### Data listing
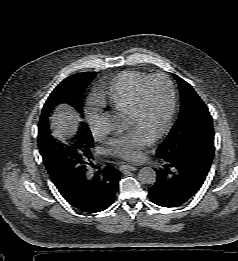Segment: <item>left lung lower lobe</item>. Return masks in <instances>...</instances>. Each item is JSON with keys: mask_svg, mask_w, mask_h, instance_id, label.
Instances as JSON below:
<instances>
[{"mask_svg": "<svg viewBox=\"0 0 238 261\" xmlns=\"http://www.w3.org/2000/svg\"><path fill=\"white\" fill-rule=\"evenodd\" d=\"M156 169V181L149 188L150 200L162 207H177L186 203L201 188L210 164L196 160L161 159Z\"/></svg>", "mask_w": 238, "mask_h": 261, "instance_id": "1", "label": "left lung lower lobe"}]
</instances>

### What you have to do
Would you restate the records above word for word and exclude the pictures?

### Response to the task
Segment: <item>left lung lower lobe</item>. Return masks in <instances>...</instances>. Each item is JSON with keys: mask_svg, mask_w, mask_h, instance_id, label.
Instances as JSON below:
<instances>
[{"mask_svg": "<svg viewBox=\"0 0 238 261\" xmlns=\"http://www.w3.org/2000/svg\"><path fill=\"white\" fill-rule=\"evenodd\" d=\"M156 169V181L149 188L150 200L162 207H177L186 203L201 188L210 164L196 160L161 159Z\"/></svg>", "mask_w": 238, "mask_h": 261, "instance_id": "1", "label": "left lung lower lobe"}]
</instances>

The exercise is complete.